Look at every line below and count those containing "mannequin". Answer with the number only.

[Material for this exercise — start]

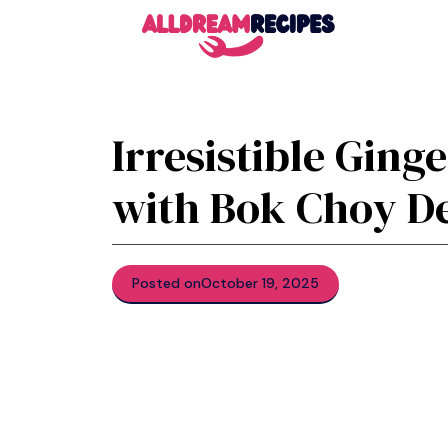
Skip
to
content
Irresistible Ging
with Bok Choy De
Posted on
October 19, 2025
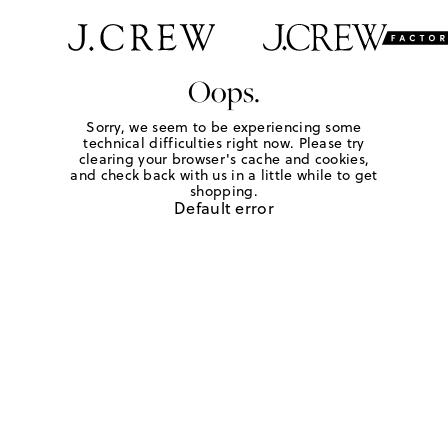
Oops.
Sorry, we seem to be experiencing some
technical difficulties right now. Please try
clearing your browser's cache and cookies,
and check back with us in a little while to get
shopping.
Default error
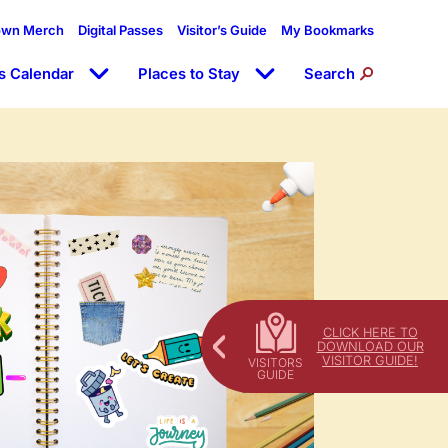
own Merch
Digital Passes
Visitor’s Guide
My Bookmarks
s Calendar
Places to Stay
Search
CLICK HERE TO
DOWNLOAD OUR
VISITOR GUIDE!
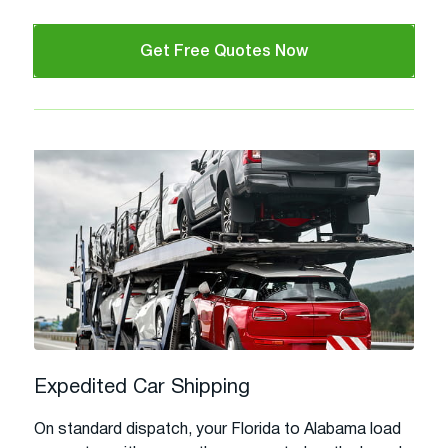
Get Free Quotes Now
Expedited Car Shipping
On standard dispatch, your Florida to Alabama load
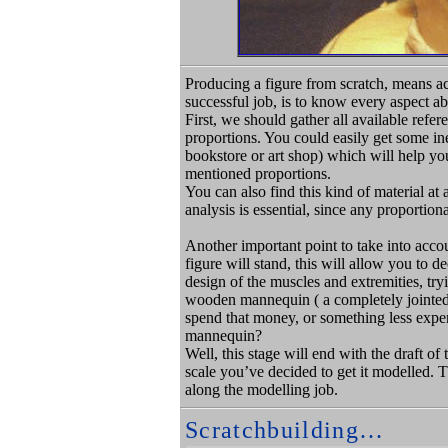
Producing a figure from scratch, means act
successful job, is to know every aspect 
First, we should gather all available refe
proportions. You could easily get some i
bookstore or art shop) which will help yo
mentioned proportions.
You can also find this kind of material at 
analysis is essential, since any proportion
Another important point to take into accou
figure will stand, this will allow you to
design of the muscles and extremities, try
wooden mannequin ( a completely jointed 
spend that money, or something less expen
mannequin?
Well, this stage will end with the draft of
scale you’ve decided to get it modelled. T
along the modelling job.
Scratchbuilding…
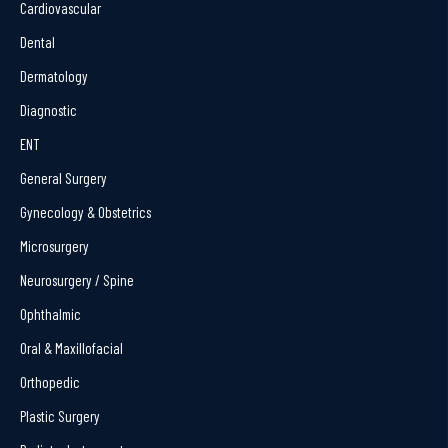
Cardiovascular
Dental
Dermatology
Diagnostic
ENT
General Surgery
Gynecology & Obstetrics
Microsurgery
Neurosurgery / Spine
Ophthalmic
Oral & Maxillofacial
Orthopedic
Plastic Surgery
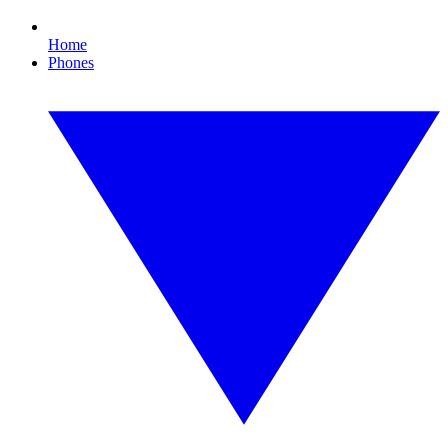
Home
Phones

[Material for this exercise — finish]

§ **The answer**: 2